→ **Data excerpts**:
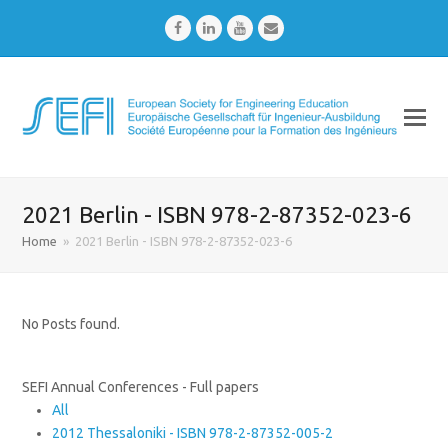
Facebook
LinkedIn
Youtube
Email
2021 Berlin - ISBN 978-2-87352-023-6
Home
»
2021 Berlin - ISBN 978-2-87352-023-6
No Posts found.
SEFI Annual Conferences - Full papers
All
2012 Thessaloniki - ISBN 978-2-87352-005-2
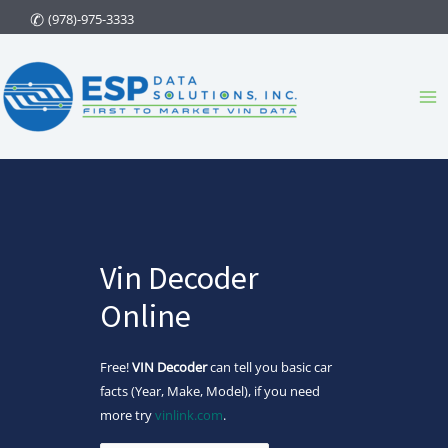
Skip
(978)-975-3333
to
content
Ma
Me
Vin Decoder
Online
Free!
VIN Decoder
can tell you basic car
facts (Year, Make, Model), if you need
more try
vinlink.com
.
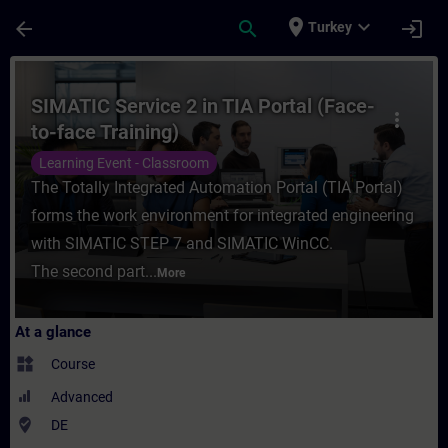
Skip To Main Content
Page Loaded
place
expand_more
arrow_back
search
login
Turkey
Course - SIMATIC Service 2 in TIA Portal (
SIMATIC Service 2 in TIA Portal (Face-
more_vert
to-face Training)
Learning Event - Classroom
The Totally Integrated Automation Portal (TIA Portal)
forms the work environment for integrated engineering
with SIMATIC STEP 7 and SIMATIC WinCC.
The second part...
More
At a glance
widgets
Course
Advanced
where_to_vote
DE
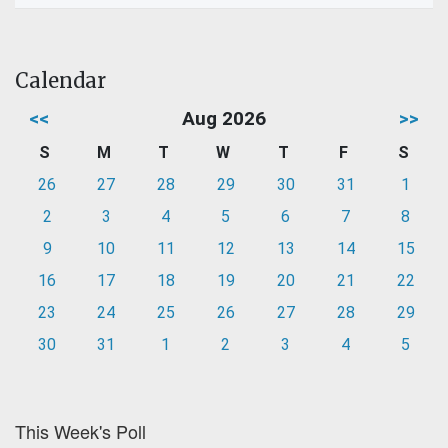
Calendar
<<
Aug 2026
>>
S
M
T
W
T
F
S
26
27
28
29
30
31
1
2
3
4
5
6
7
8
9
10
11
12
13
14
15
16
17
18
19
20
21
22
23
24
25
26
27
28
29
30
31
1
2
3
4
5
This Week's Poll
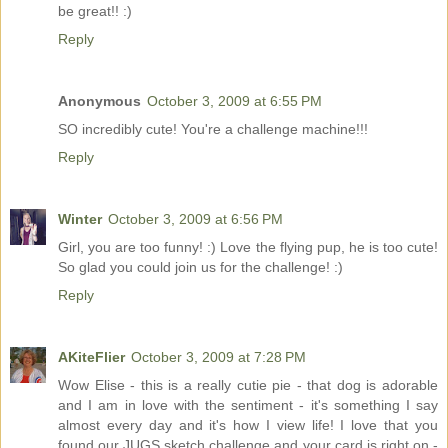
be great!! :)
Reply
Anonymous
October 3, 2009 at 6:55 PM
SO incredibly cute! You're a challenge machine!!!
Reply
Winter
October 3, 2009 at 6:56 PM
Girl, you are too funny! :) Love the flying pup, he is too cute!
So glad you could join us for the challenge! :)
Reply
AKiteFlier
October 3, 2009 at 7:28 PM
Wow Elise - this is a really cutie pie - that dog is adorable
and I am in love with the sentiment - it's something I say
almost every day and it's how I view life! I love that you
found our JUGS sketch challenge and your card is right on -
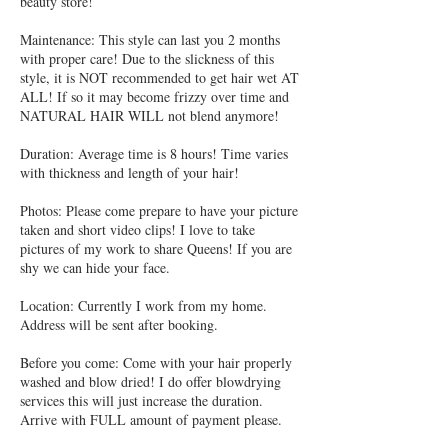
beauty store!
Maintenance: This style can last you 2 months
with proper care! Due to the slickness of this
style, it is NOT recommended to get hair wet AT
ALL! If so it may become frizzy over time and
NATURAL HAIR WILL not blend anymore!
Duration: Average time is 8 hours! Time varies
with thickness and length of your hair!
Photos: Please come prepare to have your picture
taken and short video clips! I love to take
pictures of my work to share Queens! If you are
shy we can hide your face.
Location: Currently I work from my home.
Address will be sent after booking.
Before you come: Come with your hair properly
washed and blow dried! I do offer blowdrying
services this will just increase the duration.
Arrive with FULL amount of payment please.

→ **Assignment**:
Repeat word for word from the line holding "ALL! If so it may become frizzy over time and" down to the last line above, including both.

→ **Answer to this task**:
ALL! If so it may become frizzy over time and
NATURAL HAIR WILL not blend anymore!
Duration: Average time is 8 hours! Time varies
with thickness and length of your hair!
Photos: Please come prepare to have your picture
taken and short video clips! I love to take
pictures of my work to share Queens! If you are
shy we can hide your face.
Location: Currently I work from my home.
Address will be sent after booking.
Before you come: Come with your hair properly
washed and blow dried! I do offer blowdrying
services this will just increase the duration.
Arrive with FULL amount of payment please.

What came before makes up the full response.